Resume-to-job matcher with hybrid scoring and explanations

Overview

I was tired of the usual problem with job hunting: the same postings show up on five different sites, most of them aren't a real fit for my resume, and the sites themselves do a mediocre job of ranking them. Job Search Copilot is the matcher I wanted. It pulls postings from Greenhouse, Lever, company career pages, and a couple of aggregators, normalizes the job data, parses my resume into a structured profile, and ranks each job against that profile with an explanation for why it matches or doesn't. It focuses on Edmonton and Calgary software postings, but nothing about the pipeline is region-locked.

Technology Stack

Core

  • Python 3.12
  • FastAPI
  • Pydantic v2
  • Docker Compose

Data

  • PostgreSQL 16
  • pgvector
  • SQLAlchemy 2 (async)
  • Alembic

LLM & Ingestion

  • OpenAI text-embedding-3-small
  • OpenAI gpt-4o-mini
  • httpx (async)
  • BeautifulSoup / selectolax

Architecture & Design Choices

There are two ingestion pipelines. The stored one persists jobs from sources that allow it — Greenhouse and Lever. The ephemeral one runs at query time, caches results in memory with a short TTL, and never writes to disk. The split exists because one of the sources I wanted to use is a job aggregator whose terms of service don't allow storing scraped data. Splitting lets me use it legally. Both paths share the same fetcher, normalizer, embedding, and ranking code underneath.

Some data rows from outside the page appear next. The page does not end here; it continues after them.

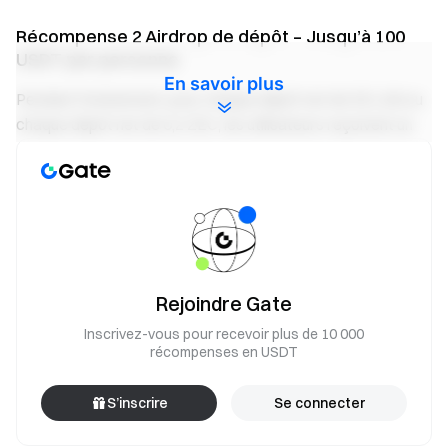
Récompense 2 Airdrop de dépôt – Jusqu’à 100
USDT par personne
En savoir plus
Pendant l’événement, pour chaque dépôt net de 35 LAB ou
chaque dépôt net de 0,2 ZEC, les utilisateurs reçoivent un
bonus de position de 10 USDT. La récompense maximale
est de 100 USDT par utilisateur. Une cagnotte totale de 10
000 USDT sera distribuée selon le classement des dépôts
nets, du plus élevé au plus faible.
Récompense 3 Tout le monde gagne – Jusqu’à
Rejoindre Gate
200 USDT par personne
Inscrivez-vous pour recevoir plus de 10 000
Pendant l’événement, les utilisateurs qui effectuent des
récompenses en USDT
transactions sur contrats à terme LAB/USDT &
SKYAI/USDT & ZEC/USDT ou sur Convert ≥ 5 000 USDT
S’inscrire
Se connecter
partageront 30 000 USDT selon la proportion de leur
volume de trading (contrats à terme + Convert), avec un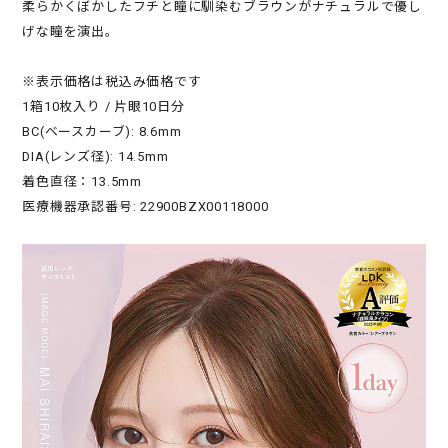
柔らかくぼかしたフチと瞳に馴染むブラウンがナチュラルで優し
げな瞳を演出。
※表示価格は税込み価格です
1箱10枚入り / 片眼10日分
BC(ベースカーブ): 8.6mm
DIA(レンズ径): 14.5mm
着色直径：13.5mm
医療機器承認番号: 22900BZX00118000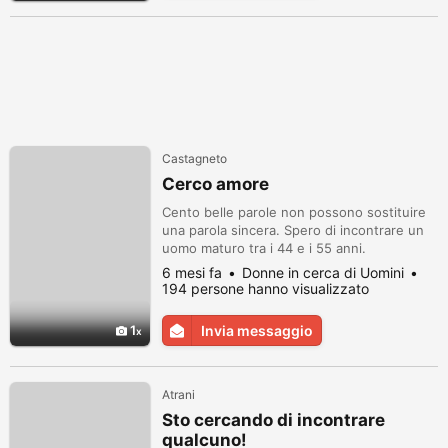
Castagneto
Cerco amore
Cento belle parole non possono sostituire
una parola sincera. Spero di incontrare un
uomo maturo tra i 44 e i 55 anni.
6 mesi fa
Donne in cerca di Uomini
194 persone hanno visualizzato
1
Invia messaggio
Atrani
Sto cercando di incontrare
qualcuno!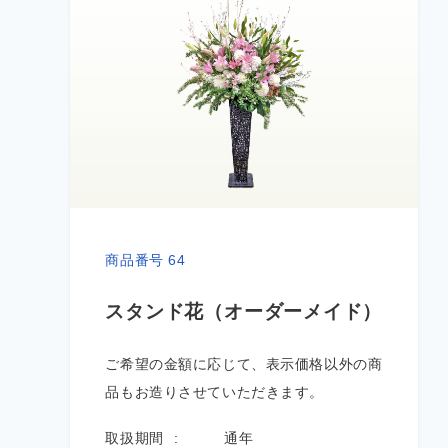
商品番号 64
スタンド花（オーダーメイド）
ご希望の金額に応じて、表示価格以外の商
品もお造りさせていただきます。
取扱期間
通年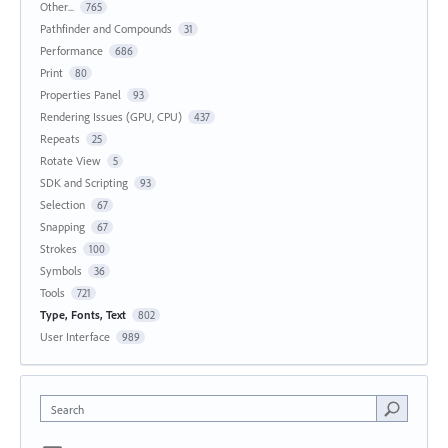
Other...
765
Pathfinder and Compounds
31
Performance
686
Print
80
Properties Panel
93
Rendering Issues (GPU, CPU)
437
Repeats
25
Rotate View
5
SDK and Scripting
93
Selection
67
Snapping
67
Strokes
100
Symbols
36
Tools
721
Type, Fonts, Text
802
User Interface
989
Search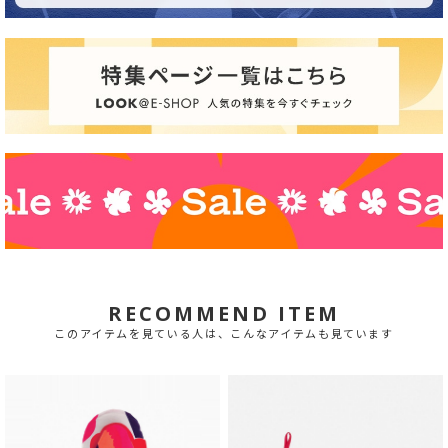
RECOMMEND ITEM
このアイテムを見ている人は、こんなアイテムも見ています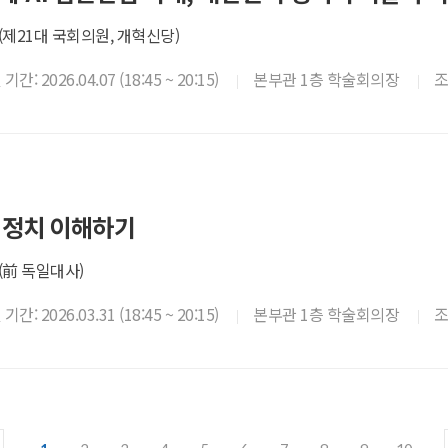
제21대 국회의원, 개혁신당)
간: 2026.04.07 (18:45 ~ 20:15)
본부관 1층 학술회의장
 정치 이해하기
(前 독일대사)
간: 2026.03.31 (18:45 ~ 20:15)
본부관 1층 학술회의장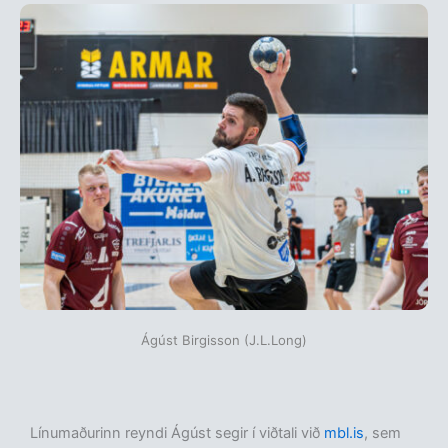
Ágúst Birgisson (J.L.Long)
Línumaðurinn reyndi Ágúst segir í viðtali við
mbl.is
, sem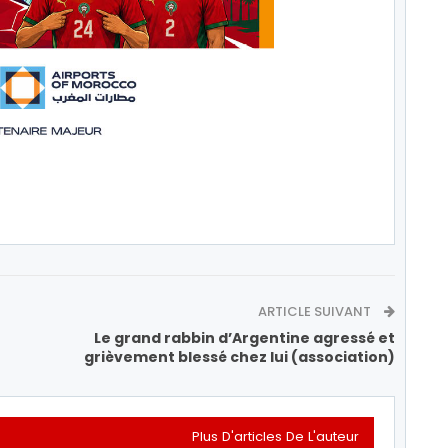
ARTICLE SUIVANT
Le grand rabbin d’Argentine agressé et
grièvement blessé chez lui (association)
Plus D'articles De L'auteur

I designed the system around a ~$5/month budget. There's no runtime meter enforcing it — the budget shows up in the weight choices. Scoring every job with an LLM was off the table, so the ranking pipeline leans on deterministic rules: skill coverage (25%), title match (15%), seniority distance (10%), location fit (10%). Those rules cost nothing to run. 60% of the final score comes from them, and only the remaining 40% semantic-similarity portion actually touches an embedding. That weight split is what keeps the matcher cheap enough to run continuously instead of in occasional batches.

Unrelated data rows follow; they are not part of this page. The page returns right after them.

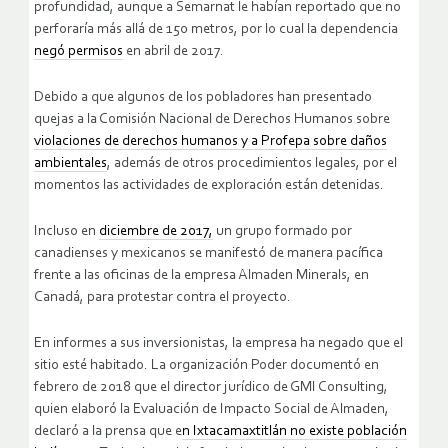
profundidad, aunque a Semarnat le habían reportado que no
perforaría más allá de 150 metros, por lo cual la dependencia
negó permisos
en abril de 2017.
Debido a que algunos de los pobladores han presentado
quejas a la Comisión Nacional de Derechos Humanos sobre
violaciones de derechos humanos y a Profepa sobre daños
ambientales
, además de otros procedimientos legales, por el
momentos las actividades de exploración están detenidas.
Incluso en
diciembre de 2017,
un grupo formado por
canadienses y mexicanos se manifestó de manera pacífica
frente a las oficinas de la empresa Almaden Minerals, en
Canadá, para protestar contra el proyecto.
En informes a sus inversionistas, la empresa ha negado que el
sitio esté habitado. La organización Poder documentó en
febrero de 2018 que el director jurídico de GMI Consulting,
quien elaboró la Evaluación de Impacto Social de Almaden,
declaró a la prensa que e
n Ixtacamaxtitlán no existe población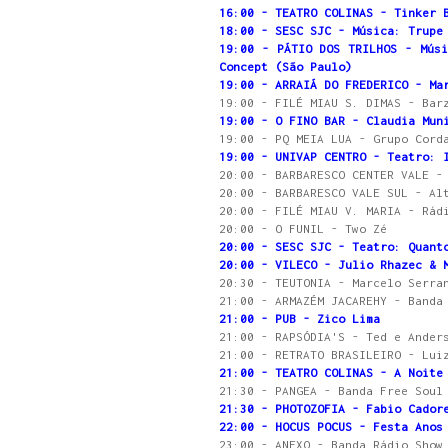
16:00 - TEATRO COLINAS - Tinker 
18:00 - SESC SJC - Música: Trupe
19:00 - PÁTIO DOS TRILHOS - Músi
Concept (São Paulo)
19:00 - ARRAIÁ DO FREDERICO - Ma
19:00 - FILÉ MIAU S. DIMAS - Bar
19:00 - O FINO BAR - Claudia Mun
19:00 - PQ MEIA LUA - Grupo Cord
19:00 - UNIVAP CENTRO - Teatro: 
20:00 - BARBARESCO CENTER VALE -
20:00 - BARBARESCO VALE SUL - Al
20:00 - FILÉ MIAU V. MARIA - Rád
20:00 - O FUNIL - Two Zé
20:00 - SESC SJC - Teatro: Quant
20:00 - VILECO - Julio Rhazec & 
20:30 - TEUTONIA - Marcelo Serra
21:00 - ARMAZÉM JACAREHY - Banda
21:00 - PUB - Zico Lima
21:00 - RAPSÓDIA'S - Ted e Ander
21:00 - RETRATO BRASILEIRO - Lui
21:00 - TEATRO COLINAS - A Noite
21:30 - PANGEA - Banda Free Soul
21:30 - PHOTOZOFIA - Fabio Cador
22:00 - HOCUS POCUS - Festa Anos
23:00 - ANEXO - Banda Rádio Show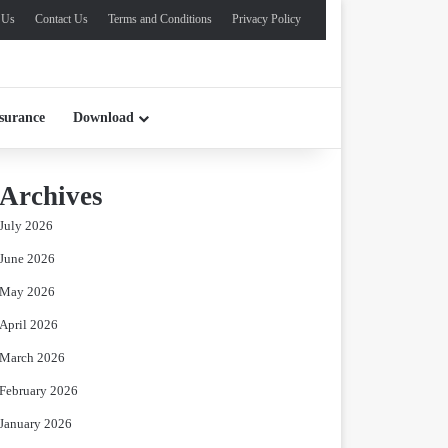
 Us
Contact Us
Terms and Conditions
Privacy Policy
surance
Download
Archives
July 2026
June 2026
May 2026
April 2026
March 2026
February 2026
January 2026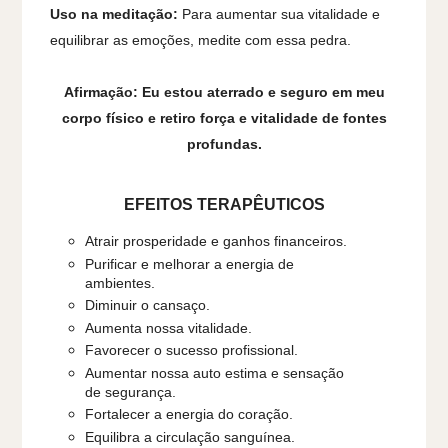
Uso na meditação:
Para aumentar sua vitalidade e
equilibrar as emoções, medite com essa pedra.
Afirmação: Eu estou aterrado e seguro em meu
corpo físico e retiro força e vitalidade de fontes
profundas.
EFEITOS TERAPÊUTICOS
Atrair prosperidade e ganhos financeiros.
Purificar e melhorar a energia de
ambientes.
Diminuir o cansaço.
Aumenta nossa vitalidade.
Favorecer o sucesso profissional.
Aumentar nossa auto estima e sensação
de segurança.
Fortalecer a energia do coração.
Equilibra a circulação sanguínea.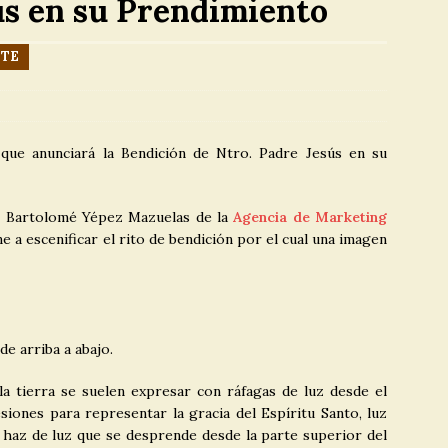
ús en su Prendimiento
TICIAS
Solemne Función, Triduo y Besamanos en Honor
]
OTE
ísima del Carmen 2026
CULTOS
Información cuota extraordinaria
 ]
NOTICIAS
 que anunciará la Bendición de Ntro. Padre Jesús en su
or Bartolomé Yépez Mazuelas de la
Agencia de Marketing
 a escenificar el rito de bendición por el cual una imagen
 de arriba a abajo.
la tierra se suelen expresar con ráfagas de luz desde el
iones para representar la gracia del Espíritu Santo, luz
el haz de luz que se desprende desde la parte superior del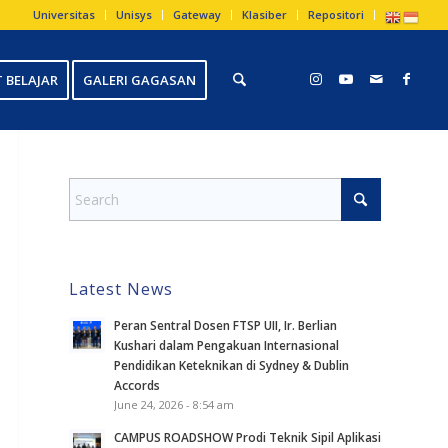
Universitas
Unisys
Gateway
Klasiber
Repositori
 BELAJAR
GALERI GAGASAN
Latest News
Peran Sentral Dosen FTSP UII, Ir. Berlian
Kushari dalam Pengakuan Internasional
Pendidikan Keteknikan di Sydney & Dublin
Accords
June 24, 2026 - 8:54 am
CAMPUS ROADSHOW Prodi Teknik Sipil Aplikasi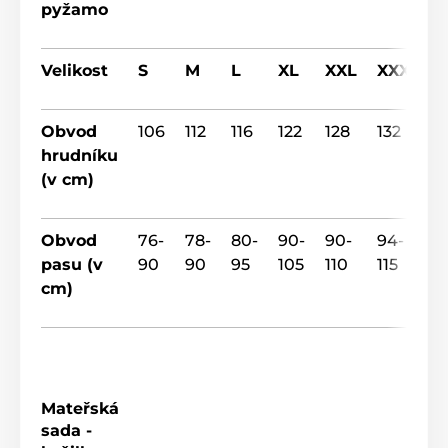
pyžamo
Velikost
S
M
L
XL
XXL
XXXL
Obvod
106
112
116
122
128
132
hrudníku
(v cm)
Obvod
76-
78-
80-
90-
90-
94-
pasu (v
90
90
95
105
110
115
cm)
Mateřská
sada -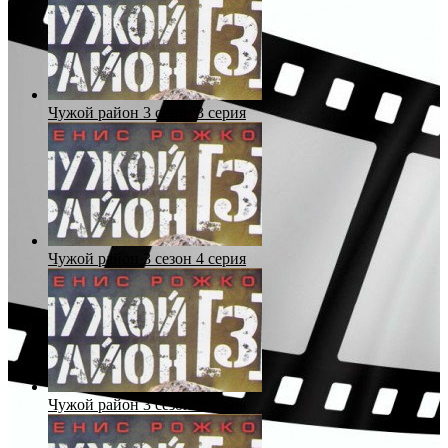
Чужой район 3 сезон 3 серия
Чужой район 3 сезон 4 серия
Чужой район 3 сезон 5 серия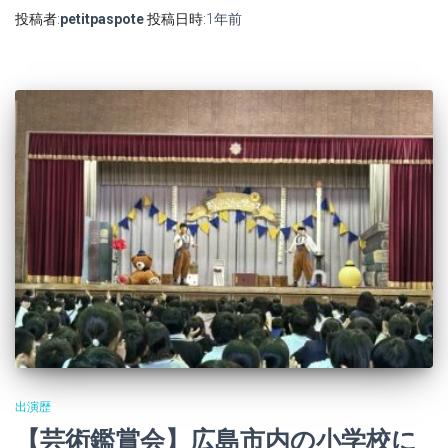
投稿者:
petitpaspote
投稿日時:
1年
前
出演歴
【芸術鑑賞会】広島市内の小学校に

The obvious next step is an auto-apply bot. But auto-applying only works if the matching underneath is good. Otherwise you're blasting applications at jobs you don't fit and wasting time on both ends. So I built the matching layer first and stopped there. It's useful on its own — I can point it at my resume any week and get a ranked list with explanations, no application automation needed. Auto-apply becomes a future module, not the whole premise.

What Works Today

The system runs end-to-end. I can upload my resume, trigger a collection run across the configured sources, and get back a ranked list of postings with per-job explanations. It's a single-user MVP — it's meant for me to use, not to be a product. The auto-apply layer is deliberately not built yet, and won't be until I trust the ranking underneath.